Worte sind süß wie Gesang der Geigen,
Worte sind`s, die den Menschen zeigen.

Bevor du dir Frieden für die Welt wünscht, ok, das ist natürlich auch super wichtig, fange doch bei dir einmal an. Schaue mal bei dir nach, oder höre einfach deinen Worten zu. Sind die immer so ok?

Wenn wir jeder, selbstverständlich auch ich, ein Stückchen zum Frieden beitragen, hätten wir Krieg und keiner geht hin.
Weihnachten, ja, da tauchen wieder viele U-Boot Christen auf und singen: Frieden in der höh…… Ja, Weihnachten das Fest des Friedens und wie es heute so schön heißt, das Fest der Familie. Zu Weihnachten erinnern sich viele Menschen daran das sie ja auch noch eine Mutter, Schwester oder einen Bruder haben. Zu Weihnachten muß alles glänzen. Ja könnte denn nicht immer Weihnachten sein?
Was ist Weihnachten denn eigentlich für ein Fest? Die Christen feiern Weihnachten um der Geburt Jesus zu gedenken.
Warum Jesus?
Gott liebt uns. Er liebt uns so sehr, dass er seinen Sohn gab. Jesu Aufgabe war es den Menschen Gottes Wort zu bringen und ihnen vorzuleben, was der Wille Gottes ist.

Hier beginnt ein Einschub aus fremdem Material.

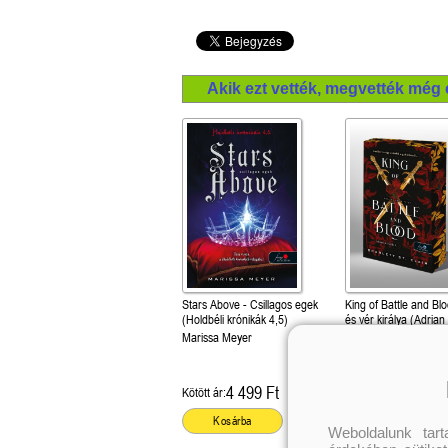
Akik ezt vették, megvették még 
Stars Above - Csillagos egek
King of Battle and Bl
(Holdbéli krónikák 4,5)
és vér királya (Adrian
1.)
Marissa Meyer
Különleges éldekorált
Scarlett St. Clair
4 499 Ft
6 299 Ft
Kötött ár:
Kötött ár:
Kosárba
Kosárba
Weboldalunk tar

Jesus kam als Gottes Sohn in die Welt, “damit jeder, der an ihn glaubt, in ihm das ewige Leben hat. Denn Gott hat die Welt so sehr geliebt, dass er seinen einzigen Sohn hingab…”
Johannes Kapitel 3, Vers 14 – 16

“Denn Gott hat seinen Sohn nicht in die Welt gesandt, damit er die Welt richtet, sondern damit die Welt durch ihn gerettet wird.”
Johannes Kapitel 3, Vers 17

Weihnachten ist für viele Menschen der Höhepunkt des Jahres , Weihnachten das Fest der Liebe , Besinnlichkeit, Weihnachten das Fest der FAMILIE.
Dem ist schon lange nicht mehr so. Weihnachten bedeutet für viele Menschen , ich denke da vor allem an die Hausfrauen, Ehefrauen und Mütter, STRESS. Die Wünsche der Lieben sind häufig nicht zu erfüllen und so gibt es dann schon bei der Bescherung die ersten langen Gesichter. Das Essen muß perfekt sein, es muß einfach alles PERFEKT sein. Nach dem Sinn des Festes wird häufig nicht gefragt, Bedürfnisse und Wünsche stehen an erster Stelle. Nicht selten endet Weihnachten in einem handfestem Familienstereit.
Ich denke da an die Menschen die das Fest vor allem wegen Jesus feiern, jedoch in ihrer Familie damit allein sind. Sie können die Freude, die echte Freude über die Geburt Jesus nicht teilen. Weihnachten im Kreis der Familie und doch allein. An diese Menschen möchte ich in diesem Jahr besonders denken, an die Menschen die an diesen Tagen funktionieren müssen.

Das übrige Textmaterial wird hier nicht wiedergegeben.